#### YOUR INSTRUCTIONS:
Here the job is to print all of the entries below verbatim and leave out any picture.

Saved data entries:
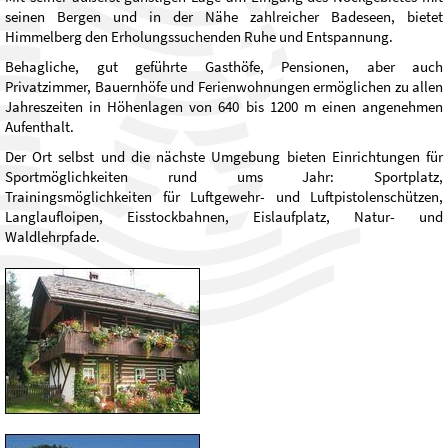
seinen Bergen und in der Nähe zahlreicher Badeseen, bietet
Himmelberg den Erholungssuchenden Ruhe und Entspannung.
Behagliche, gut geführte Gasthöfe, Pensionen, aber auch
Privatzimmer, Bauernhöfe und Ferienwohnungen ermöglichen zu allen
Jahreszeiten in Höhenlagen von 640 bis 1200 m einen angenehmen
Aufenthalt.
Der Ort selbst und die nächste Umgebung bieten Einrichtungen für
Sportmöglichkeiten rund ums Jahr: Sportplatz,
Trainingsmöglichkeiten für Luftgewehr- und Luftpistolenschützen,
Langlaufloipen, Eisstockbahnen, Eislaufplatz, Natur- und
Waldlehrpfade.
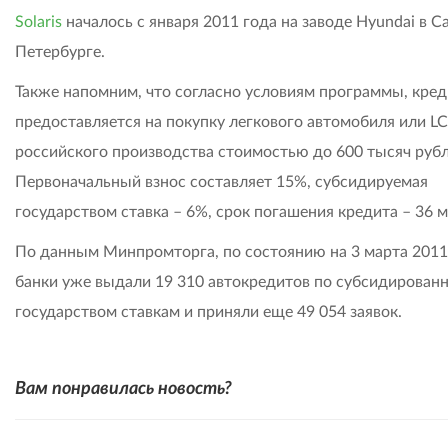
Solaris
началось с января 2011 года на заводе Hyundai в С
Петербурге.
Также напомним, что согласно условиям программы, кред
предоставляется на покупку легкового автомобиля или L
российского производства стоимостью до 600 тысяч рубл
Первоначальный взнос составляет 15%, субсидируемая
государством ставка – 6%, срок погашения кредита – 36 м
По данным Минпромторга, по состоянию на 3 марта 2011
банки уже выдали 19 310 автокредитов по субсидирован
государством ставкам и приняли еще 49 054 заявок.
Вам понравилась новость?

#### ANSWER TO THIS EXERCISE:
seinen Bergen und in der Nähe zahlreicher Badeseen, bietet
Himmelberg den Erholungssuchenden Ruhe und Entspannung.
Behagliche, gut geführte Gasthöfe, Pensionen, aber auch
Privatzimmer, Bauernhöfe und Ferienwohnungen ermöglichen zu allen
Jahreszeiten in Höhenlagen von 640 bis 1200 m einen angenehmen
Aufenthalt.
Der Ort selbst und die nächste Umgebung bieten Einrichtungen für
Sportmöglichkeiten rund ums Jahr: Sportplatz,
Trainingsmöglichkeiten für Luftgewehr- und Luftpistolenschützen,
Langlaufloipen, Eisstockbahnen, Eislaufplatz, Natur- und
Waldlehrpfade.
Solaris
началось с января 2011 года на заводе Hyundai в С
Петербурге.
Также напомним, что согласно условиям программы, кред
предоставляется на покупку легкового автомобиля или L
российского производства стоимостью до 600 тысяч рубл
Первоначальный взнос составляет 15%, субсидируемая
государством ставка – 6%, срок погашения кредита – 36 м
По данным Минпромторга, по состоянию на 3 марта 2011
банки уже выдали 19 310 автокредитов по субсидирован
государством ставкам и приняли еще 49 054 заявок.
Вам понравилась новость?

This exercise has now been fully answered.